• What the exercise asks: Will you write out the data exactly, excluding every picture?

[[ Data excerpts, beginning ]]

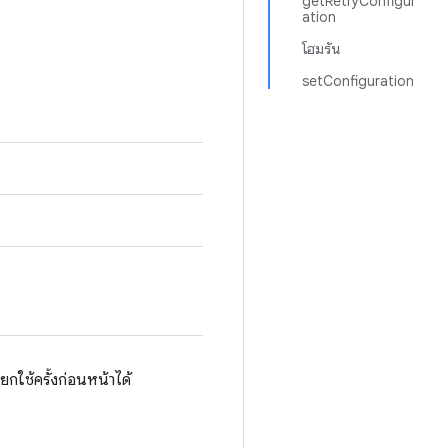
getRetryConfigur
ation
โฮมรัน
setConfiguration
กใช้ครั้งก่อนหน้าได้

[[ Data excerpts, end ]]

• Result:
getRetryConfigur
ation
โฮมรัน
setConfiguration
กใช้ครั้งก่อนหน้าได้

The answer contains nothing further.